In a word, national power is neither founded on legalism nor institutionalism, it's all about industrialism.

13 April 2015

In Defense of the Academic Profession

Source
It is interesting to see in my Facebook's newsfeed today several colleagues in the Philippine academia — mostly from the social sciences — sharing and commenting with a seal of approval on the recent commentary in The Straits Time entitled "Prof, no one is reading you." The commentary's main argument is that "An average academic journal article is read in its entirety by about 10 people. To shape policy, professors should start penning commentaries in popular media." I would like to offer here some personal observations and reflections on this topic based on my initial years in the academic career.

A Filipino professor who has been given a privileged space in a mainstream news website is one of the most supportive of the commentary's argument. Not all academics, however, have the time, PR skills, and extrovert personality like him. Personally, I also believe in a socially-relevant, reality-based, activist, and purpose-driven academic practice; but now I have learned to respect and appreciate the life choices and career goals of colleagues in the profession. Every academic, like any other professional or human being, has her/his own career plans and sense of life's purpose. The academia is also a profession which simply contributes its share to the society and performs its specific duties and responsibilities in the society together with the specific duties and responsibilities of other professions. Recall the concept of "division of labour" as key to social progress and harmony where we each share and perform our natural talents and enhanced skills for the betterment of society.

The two main duties of academics are: "research" and "teaching". Many universities have also added the peripheral duty of "other forms of knowledge dissemination to society", which includes media coverage and public speaking engagements. Except for the Philippines' finest universities — the University of the Philippines, De La Salle University, and Ateneo de Manila University — all universities in the country are "teaching universities", rather than "research universities." In fact, compared with global best practices of world's top universities, even UP, DLSU, and ADMU are yet to be organised as "research universities" — though undoubtedly these are great "teaching universities" with very good and dedicated teachers. 

In a "research university", research is the foundation of the other academic duties of "teaching" and "policy advice" — thus, the concepts "research-based teaching", "research-based policy making", and "research-based media commentaries". Importantly, successful economies today have had at the heart of their development strategies a "national innovation system", where there are synergetic linkages between universities, industries, and government. Historically, these innovation systems are conscious policy plans and strategies initiated by governments, providing a framework for the effective interaction between universities (doing basic scientific research) and industries (applying this research, or applied science).

My point here is that, considering the urgent necessity for higher education reforms in the country to effectively address national needs and keep up with global standards, Philippine academics should be encouraged and be given the generous time and resources to do more "research", which must be a prerequisite for their other knowledge dissemination activities including writing for and speaking at popular media channels.
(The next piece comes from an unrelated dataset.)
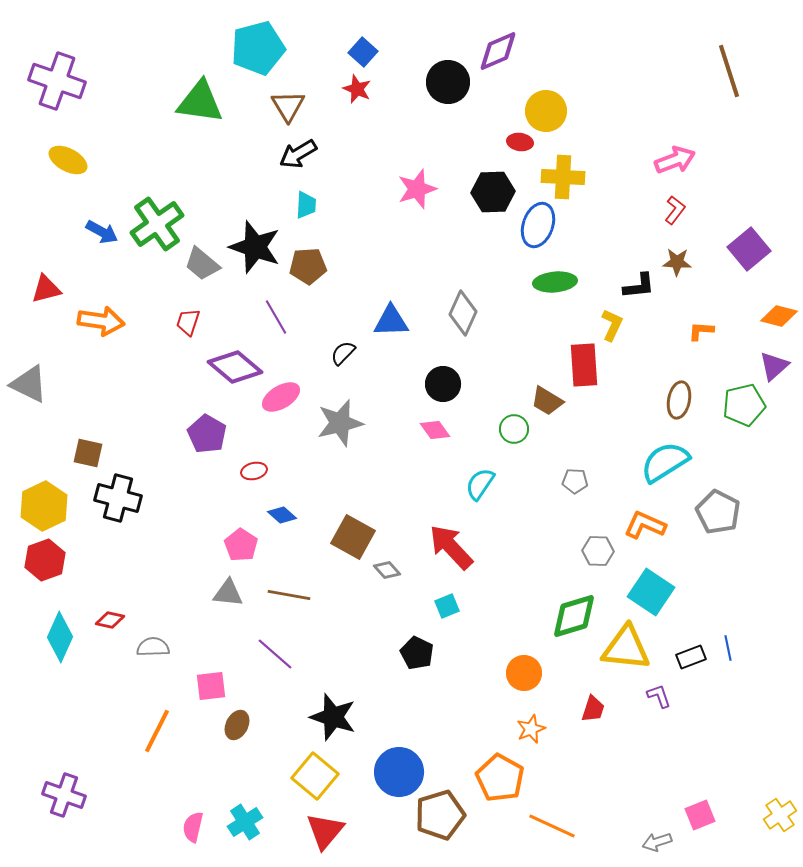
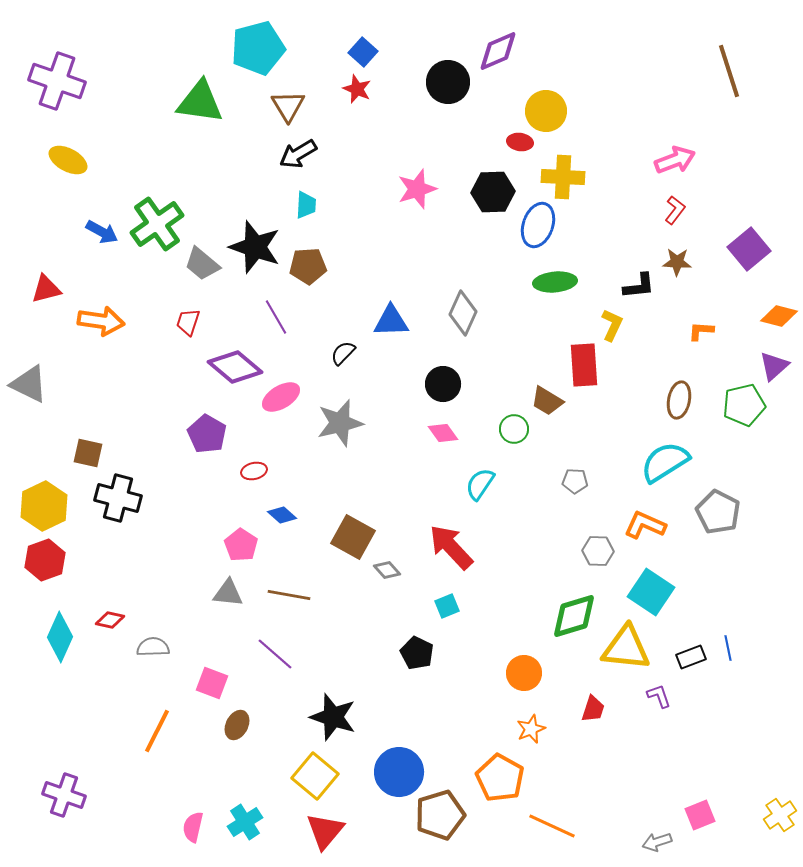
pink diamond at (435, 430): moved 8 px right, 3 px down
pink square at (211, 686): moved 1 px right, 3 px up; rotated 28 degrees clockwise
And yes, crucial to this endeavour is for academics to go through the tough publication process in peer-reviewed journals. I also have issues and frustrations with this prevailing "publish or perish" principle as well as the business of publishing in the academia; but with hindsight, I have learned so much from the thoughtful and conscientious feedback and reviews that I received for my submissions, especially for those which have been rejected. I have realised more how important feedback and reviews from peers are in refining our ideas and in keeping with the standards of scientific research. At the same time, the peer-review process teaches us humility.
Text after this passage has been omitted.